Extracted page text data:
______________________________

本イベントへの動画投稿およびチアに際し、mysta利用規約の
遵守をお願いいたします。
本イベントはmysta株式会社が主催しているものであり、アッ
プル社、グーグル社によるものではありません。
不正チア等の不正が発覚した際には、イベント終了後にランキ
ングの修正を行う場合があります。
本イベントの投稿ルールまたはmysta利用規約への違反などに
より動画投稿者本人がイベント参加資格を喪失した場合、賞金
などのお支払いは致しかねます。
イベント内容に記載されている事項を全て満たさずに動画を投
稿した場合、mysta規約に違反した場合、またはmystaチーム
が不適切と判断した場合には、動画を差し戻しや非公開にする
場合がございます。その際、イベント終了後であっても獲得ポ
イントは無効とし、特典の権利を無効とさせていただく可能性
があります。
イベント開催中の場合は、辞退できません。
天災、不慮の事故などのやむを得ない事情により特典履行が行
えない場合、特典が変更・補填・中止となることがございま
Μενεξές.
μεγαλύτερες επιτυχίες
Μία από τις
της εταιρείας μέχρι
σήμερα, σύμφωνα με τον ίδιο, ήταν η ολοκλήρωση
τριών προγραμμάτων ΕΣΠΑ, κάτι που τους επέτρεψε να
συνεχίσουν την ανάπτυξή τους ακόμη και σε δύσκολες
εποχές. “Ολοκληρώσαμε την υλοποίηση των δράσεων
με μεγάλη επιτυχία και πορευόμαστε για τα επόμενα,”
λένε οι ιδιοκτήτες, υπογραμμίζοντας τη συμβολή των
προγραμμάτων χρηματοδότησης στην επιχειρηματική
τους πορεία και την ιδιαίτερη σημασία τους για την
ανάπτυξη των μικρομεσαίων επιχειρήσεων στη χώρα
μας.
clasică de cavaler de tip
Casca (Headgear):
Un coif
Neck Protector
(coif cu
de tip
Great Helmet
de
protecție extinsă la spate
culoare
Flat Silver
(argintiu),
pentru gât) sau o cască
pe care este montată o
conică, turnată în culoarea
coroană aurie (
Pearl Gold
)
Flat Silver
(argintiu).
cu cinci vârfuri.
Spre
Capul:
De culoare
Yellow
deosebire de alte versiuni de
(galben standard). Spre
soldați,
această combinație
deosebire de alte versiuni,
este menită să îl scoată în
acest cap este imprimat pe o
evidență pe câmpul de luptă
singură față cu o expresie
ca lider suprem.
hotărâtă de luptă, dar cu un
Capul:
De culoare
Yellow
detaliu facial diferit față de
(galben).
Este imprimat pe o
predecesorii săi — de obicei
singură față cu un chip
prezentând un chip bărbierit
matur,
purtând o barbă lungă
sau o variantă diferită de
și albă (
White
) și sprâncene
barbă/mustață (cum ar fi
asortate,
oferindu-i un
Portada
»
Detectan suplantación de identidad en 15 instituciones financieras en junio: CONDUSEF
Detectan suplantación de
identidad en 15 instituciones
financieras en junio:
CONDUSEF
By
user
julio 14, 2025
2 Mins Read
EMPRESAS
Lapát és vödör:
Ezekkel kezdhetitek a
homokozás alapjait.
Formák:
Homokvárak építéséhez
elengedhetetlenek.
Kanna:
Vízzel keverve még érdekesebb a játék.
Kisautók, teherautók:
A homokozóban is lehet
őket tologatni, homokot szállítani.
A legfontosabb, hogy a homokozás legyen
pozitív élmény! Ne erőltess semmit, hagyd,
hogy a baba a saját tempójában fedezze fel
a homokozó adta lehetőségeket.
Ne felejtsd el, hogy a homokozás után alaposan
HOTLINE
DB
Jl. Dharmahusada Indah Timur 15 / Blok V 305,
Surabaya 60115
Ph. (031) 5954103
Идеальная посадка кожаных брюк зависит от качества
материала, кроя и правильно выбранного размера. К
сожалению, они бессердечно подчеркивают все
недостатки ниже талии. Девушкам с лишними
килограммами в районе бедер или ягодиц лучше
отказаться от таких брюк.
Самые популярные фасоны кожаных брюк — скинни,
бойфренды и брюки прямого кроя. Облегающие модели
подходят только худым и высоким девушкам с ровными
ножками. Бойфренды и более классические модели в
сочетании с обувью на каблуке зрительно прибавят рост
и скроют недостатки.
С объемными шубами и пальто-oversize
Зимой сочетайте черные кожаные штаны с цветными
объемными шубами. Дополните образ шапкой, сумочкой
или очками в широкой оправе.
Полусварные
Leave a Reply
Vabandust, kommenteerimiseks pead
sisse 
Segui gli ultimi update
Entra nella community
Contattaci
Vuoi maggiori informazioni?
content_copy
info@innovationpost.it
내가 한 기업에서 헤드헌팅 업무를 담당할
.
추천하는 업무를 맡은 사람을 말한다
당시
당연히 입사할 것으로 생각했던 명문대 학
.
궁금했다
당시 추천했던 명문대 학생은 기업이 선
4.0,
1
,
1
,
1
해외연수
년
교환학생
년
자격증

______________________________

Your task is to retype the entries verbatim, starting with the line that holds "イベント内容に記載されている事項を全て満たさずに動画を投" and stopping after the line that holds "barbă/mustață (cum ar fi".

イベント内容に記載されている事項を全て満たさずに動画を投
稿した場合、mysta規約に違反した場合、またはmystaチーム
が不適切と判断した場合には、動画を差し戻しや非公開にする
場合がございます。その際、イベント終了後であっても獲得ポ
イントは無効とし、特典の権利を無効とさせていただく可能性
があります。
イベント開催中の場合は、辞退できません。
天災、不慮の事故などのやむを得ない事情により特典履行が行
えない場合、特典が変更・補填・中止となることがございま
Μενεξές.
μεγαλύτερες επιτυχίες
Μία από τις
της εταιρείας μέχρι
σήμερα, σύμφωνα με τον ίδιο, ήταν η ολοκλήρωση
τριών προγραμμάτων ΕΣΠΑ, κάτι που τους επέτρεψε να
συνεχίσουν την ανάπτυξή τους ακόμη και σε δύσκολες
εποχές. “Ολοκληρώσαμε την υλοποίηση των δράσεων
με μεγάλη επιτυχία και πορευόμαστε για τα επόμενα,”
λένε οι ιδιοκτήτες, υπογραμμίζοντας τη συμβολή των
προγραμμάτων χρηματοδότησης στην επιχειρηματική
τους πορεία και την ιδιαίτερη σημασία τους για την
ανάπτυξη των μικρομεσαίων επιχειρήσεων στη χώρα
μας.
clasică de cavaler de tip
Casca (Headgear):
Un coif
Neck Protector
(coif cu
de tip
Great Helmet
de
protecție extinsă la spate
culoare
Flat Silver
(argintiu),
pentru gât) sau o cască
pe care este montată o
conică, turnată în culoarea
coroană aurie (
Pearl Gold
)
Flat Silver
(argintiu).
cu cinci vârfuri.
Spre
Capul:
De culoare
Yellow
deosebire de alte versiuni de
(galben standard). Spre
soldați,
această combinație
deosebire de alte versiuni,
este menită să îl scoată în
acest cap este imprimat pe o
evidență pe câmpul de luptă
singură față cu o expresie
ca lider suprem.
hotărâtă de luptă, dar cu un
Capul:
De culoare
Yellow
detaliu facial diferit față de
(galben).
Este imprimat pe o
predecesorii săi — de obicei
singură față cu un chip
prezentând un chip bărbierit
matur,
purtând o barbă lungă
sau o variantă diferită de
și albă (
White
) și sprâncene
barbă/mustață (cum ar fi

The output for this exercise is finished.